News & events

20-06-2019

Time to De-list the PKK: Respect International Law!


The Kurdistan Workers Party (PKK) is not a terrorist organisation, according to the March 2019 decision by Belgium's Court of Appeal, applying principles of international law. How can we use this decision to strengthen the legal and political means of the international campaign to de-list the PKK?

The event is hosted by Campaign Against Criminalising Communities (CAMPACC), Peace in Kurdistan, London Kurdish Solidarity (LKS), Democratic Kurdish Peoples Assembly UK

Thursday, 20 June 2019, 6 – 8pm at Diskus Room, UNITE Head office, 128 Theobald Road, WC1X 8TN (5 min from Holborn station) Please arrive on time as the building closes at 8pm!

The event is chaired by Anne Gray of CAMPACC. The main guest speaker will be Jan Fermon the Belgium lawyer in the case who led the successful defence of the Kurdish activists in Belgium. He will be joined by Alastair Lyon of BirnbergPeirce Solicitors and Nik Matheou, London Kurdish Solidarity (LKS)

Main facts regarding the case

On 8 March 2019, the Indictment Chambers of the Court of Appeal of Brussels Belgium took a decision dismissing the case and ending all further prosecution against 40 persons and 2 companies for being agents of PKK, the Kurdistan Workers Party.

The decision comes to the same conclusion as the earlier decision of the same court pronounced on 14 September 2017, subsequently quashed on some deficiencies in the statement of reasons by the Court of Cassation on 13 February 2018, namely that the conflict between PKK and the Turkish state is an non-international armed conflict as defined by international law and ruled by the laws of war (international humanitarian law), not by anti-terrorism laws.

The 42 defendants faced prosecution for leadership of a terrorist group or assistance of any kind to such a group. None of the defendants were suspected of any direct or indirect involvement in acts of violence. The alleged facts underlying the accusations were collecting funds for PKK, spreading propaganda and/or participating in the recruitment for the organisation.

The defendants were all Kurdish activists in Belgium, some holding positions in the Kurdish National Congress (KNK), some being members of local Kurdish associations and others being representatives of Syrian and Iranian Kurdish political parties etc. The two companies which were prosecuted are production companies for Kurdish television and radio. The Prosecution argued that all these organisations, parties etc. were in reality integral parts of PKK.

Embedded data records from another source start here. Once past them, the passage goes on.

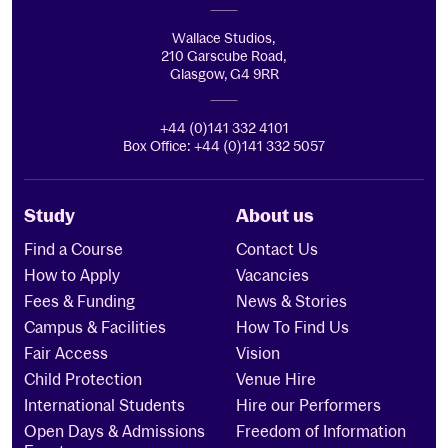
Wallace Studios,
210 Garscube Road,
Glasgow, G4 9RR
+44 (0)141 332 4101
Box Office: +44 (0)141 332 5057
Study
About us
Find a Course
Contact Us
How to Apply
Vacancies
Fees & Funding
News & Stories
Campus & Facilities
How To Find Us
Fair Access
Vision
Child Protection
Venue Hire
International Students
Hire our Performers
Open Days & Admissions
Freedom of Information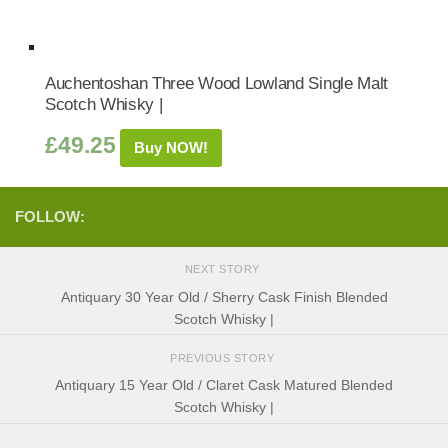
Auchentoshan Three Wood Lowland Single Malt
Scotch Whisky |
£
49.25
Buy NOW!
FOLLOW:
NEXT STORY
Antiquary 30 Year Old / Sherry Cask Finish Blended
Scotch Whisky |
PREVIOUS STORY
Antiquary 15 Year Old / Claret Cask Matured Blended
Scotch Whisky |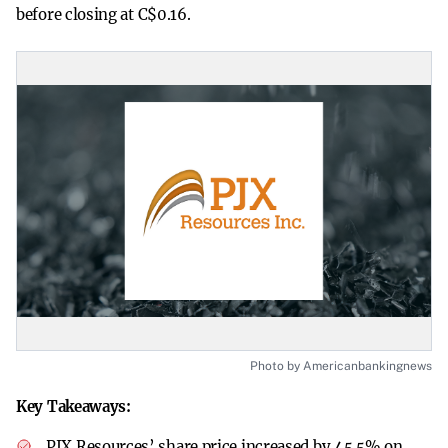
before closing at C$0.16.
Photo by Americanbankingnews
Key Takeaways:
PJX Resources’ share price increased by 45.5% on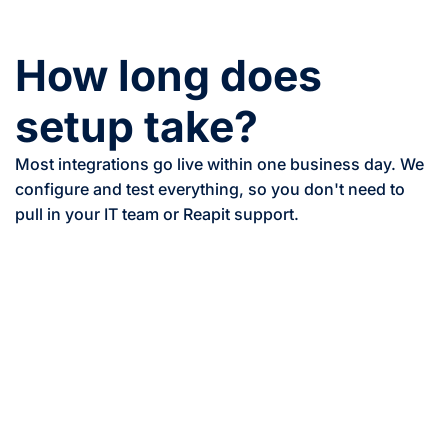
How long does
setup take?
Most integrations go live within one business day. We
configure and test everything, so you don't need to
pull in your IT team or Reapit support.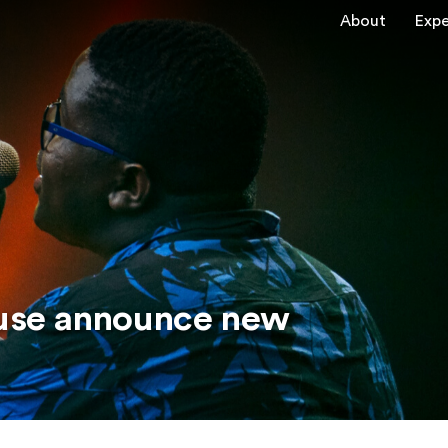
About
Expe
use announce new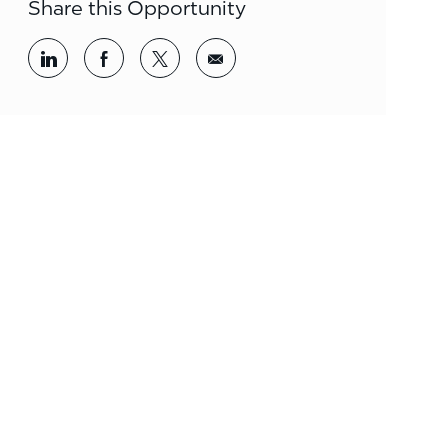
Share this Opportunity
Share via LinkedIn
Share via Facebook
Share via twitter
Share via email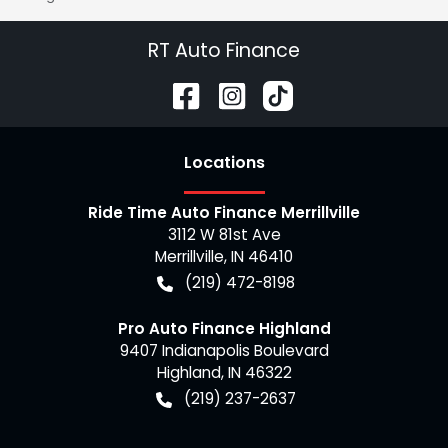
RT Auto Finance
Location
s
Ride Time Auto Finance Merrillville
3112 W 81st Ave
Merrillville
,
IN
46410
(219) 472-8198
Pro Auto Finance Highland
9407 Indianapolis Boulevard
Highland
,
IN
46322
(219) 237-2637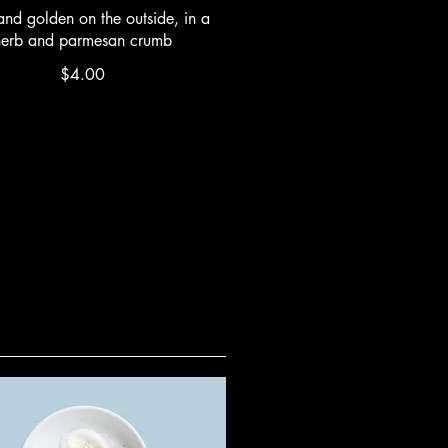
and golden on the outside, in a
herb and parmesan crumb
$4.00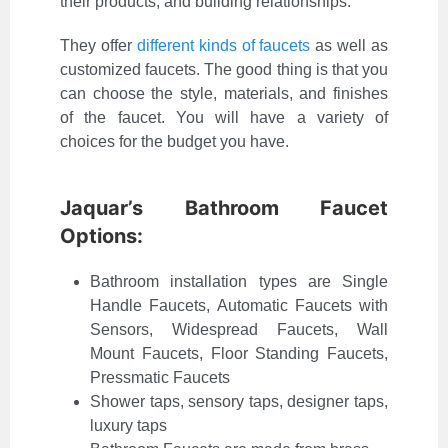
their products, and building relationships.
They offer
different kinds of faucets
as well as
customized faucets. The good thing is that you
can choose the style, materials, and finishes
of the faucet. You will have a variety of
choices for the budget you have.
Jaquar’s Bathroom Faucet
Options:
Bathroom installation types are Single
Handle Faucets, Automatic Faucets with
Sensors, Widespread Faucets, Wall
Mount Faucets, Floor Standing Faucets,
Pressmatic Faucets
Shower taps, sensory taps, designer taps,
luxury taps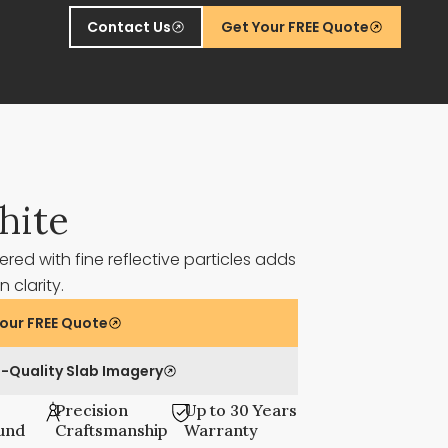
Contact Us
Get Your FREE Quote
hite
ered with fine reflective particles adds
 clarity.
our FREE Quote
-Quality Slab Imagery
Precision
Up to 30 Years
und
Craftsmanship
Warranty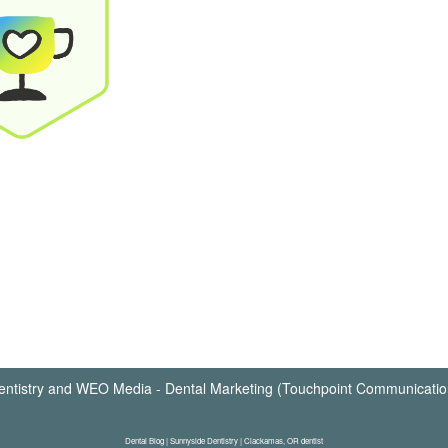
ntistry
and
WEO Media - Dental Marketing
(Touchpoint Communication
Dental Blog | Sunnyside Dentistry | Clackamas, OR dentist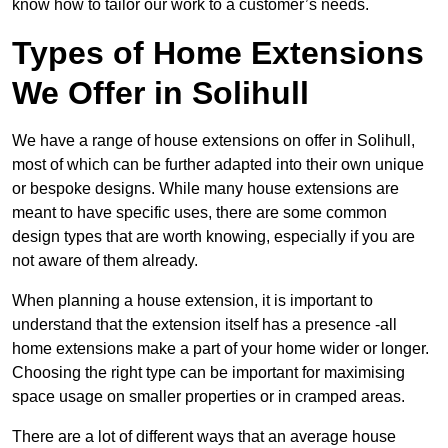
know how to tailor our work to a customer’s needs.
Types of Home Extensions
We Offer in Solihull
We have a range of house extensions on offer in Solihull,
most of which can be further adapted into their own unique
or bespoke designs. While many house extensions are
meant to have specific uses, there are some common
design types that are worth knowing, especially if you are
not aware of them already.
When planning a house extension, it is important to
understand that the extension itself has a presence -all
home extensions make a part of your home wider or longer.
Choosing the right type can be important for maximising
space usage on smaller properties or in cramped areas.
There are a lot of different ways that an average house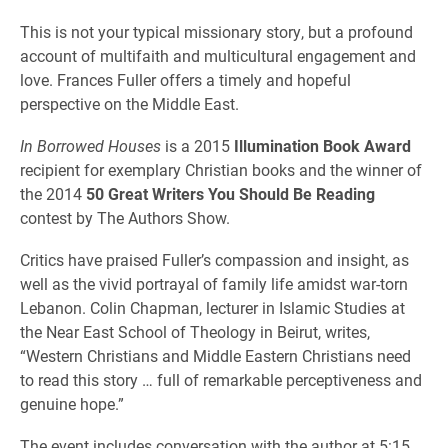
This is not your typical missionary story, but a profound
account of multifaith and multicultural engagement and
love. Frances Fuller offers a timely and hopeful
perspective on the Middle East.
In Borrowed Houses
is a 2015
Illumination Book Award
recipient for exemplary Christian books and the winner of
the 2014
50 Great Writers You Should Be Reading
contest by The Authors Show.
Critics have praised Fuller’s compassion and insight, as
well as the vivid portrayal of family life amidst war-torn
Lebanon. Colin Chapman, lecturer in Islamic Studies at
the Near East School of Theology in Beirut, writes,
“Western Christians and Middle Eastern Christians need
to read this story … full of remarkable perceptiveness and
genuine hope.”
The event includes conversation with the author at 5:15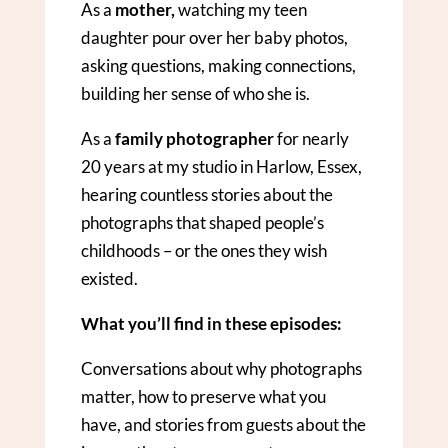
As a
mother,
watching my teen
daughter pour over her baby photos,
asking questions, making connections,
building her sense of who she is.
As a
family photographer
for nearly
20 years at my studio in Harlow, Essex,
hearing countless stories about the
photographs that shaped people’s
childhoods – or the ones they wish
existed.
What you’ll find in these episodes:
Conversations about why photographs
matter, how to preserve what you
have, and stories from guests about the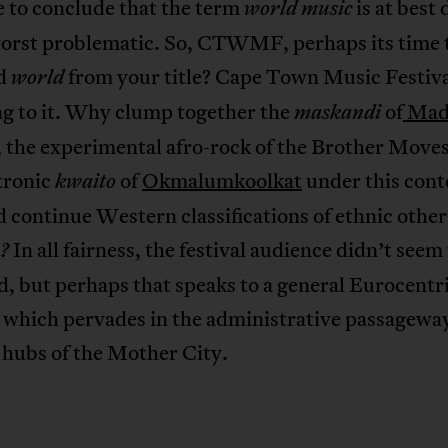
 to conclude that the term
is at best 
world music
worst problematic. So, CTWMF, perhaps its time 
rd
from your title? Cape Town Music Festiva
world
ng to it. Why clump together the
of
Mad
maskandi
, the experimental afro-rock of the Brother Move
tronic
of
Okmalumkoolkat
under this cont
kwaito
d continue Western classifications of ethnic other
In all fairness, the festival audience didn’t seem
?
, but perhaps that speaks to a general Eurocentr
e which pervades in the administrative passagewa
 hubs of the Mother City.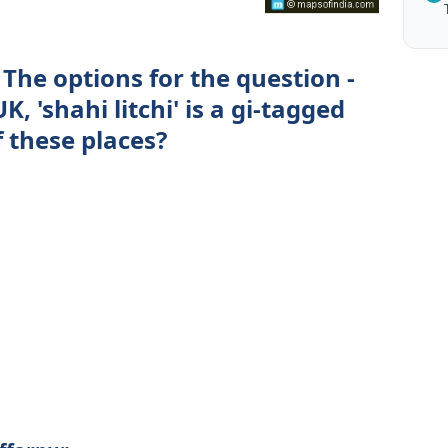
The options for the question -
, 'shahi litchi' is a gi-tagged
 these places?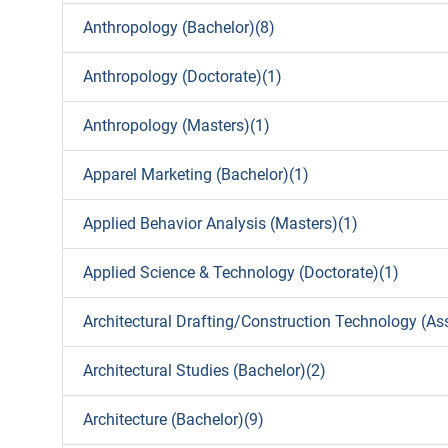
Anthropology (Bachelor)(8)
Anthropology (Doctorate)(1)
Anthropology (Masters)(1)
Apparel Marketing (Bachelor)(1)
Applied Behavior Analysis (Masters)(1)
Applied Science & Technology (Doctorate)(1)
Architectural Drafting/Construction Technology (As
Architectural Studies (Bachelor)(2)
Architecture (Bachelor)(9)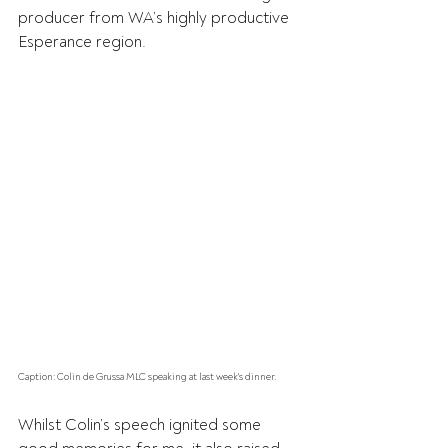
producer from WA’s highly productive 
Esperance region.
Caption: Colin de Grussa MLC speaking at last week's dinner.
Whilst Colin’s speech ignited some 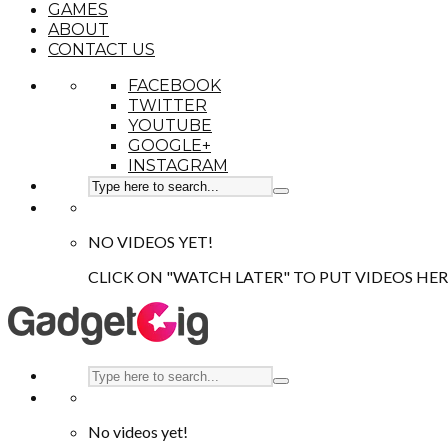
GAMES
ABOUT
CONTACT US
FACEBOOK
TWITTER
YOUTUBE
GOOGLE+
INSTAGRAM
NO VIDEOS YET!
CLICK ON "WATCH LATER" TO PUT VIDEOS HER
No videos yet!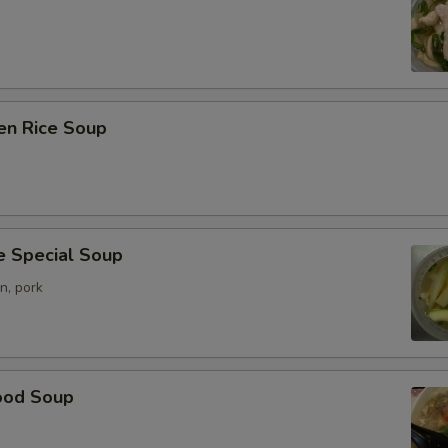
en Rice Soup
e Special Soup
n, pork
ood Soup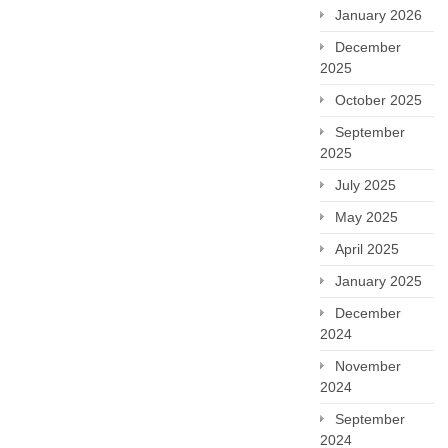
January 2026
December
2025
October 2025
September
2025
July 2025
May 2025
April 2025
January 2025
December
2024
November
2024
September
2024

    Read more: Decisions of the Court of Appeal (Indictment Chambers) of Brussels (Belgium) 14 September 2017 and 8 March 2019 in the case against alleged PKK leaders and members. Translation of the most recent case of the Belgium Judgement

    Speakers biographies:

    Jan Fermon is a lawyer at the bar of Brussels (Belgium) since 1989. He is the acting Secretary General of the International Association of Democratic Lawyers. He is specialised in criminal law, international law and human rights. He assisted political activists and movements that were criminalised either in their homelands or in Belgium and other European countries. He acted as a trial observer on behalf of several international organisations amongst others in trials against political activists in Turkey. He is the author of a book (with Prof. Ties Prakken) on Political Defence (in Dutch). In a recent trial in Belgium against 42 alleged PKK members and leaders he pleaded with success that the conflict between Turkey and the Kurds should be ruled by international humanitarian law and not by national anti-terrorist laws.

    Alastair Lyon is a solicitor at Birnberg Peirce, a long-established firm dedicated to upholding civil rights and liberties. Over many years he has represented activists fighting for the Kurdish cause, including those sought for extradition by the Turkish authorities and those arrested by the authorities in this country for domestic prosecution. Most recently, he has been assisting those detained on their return from assisting the YPG in Rojava, including Josh Walker, a young Welshman prosecuted at Birmingham Crown Court under anti-terror legislation.

    Nik Matheou is a historian at the University of London specialising in Anatolia, Armenia and Kurdistan, and an organiser with London Kurdistan Solidarity, the London local group of the Kurdistan Solidarity Network, a coalition of groups that provide education on the theory and practice of the Kurdish Freedom Movement, outreach about the revolutionary struggle in Kurdistan, and campaign in practical solidarity as part of the broader movement.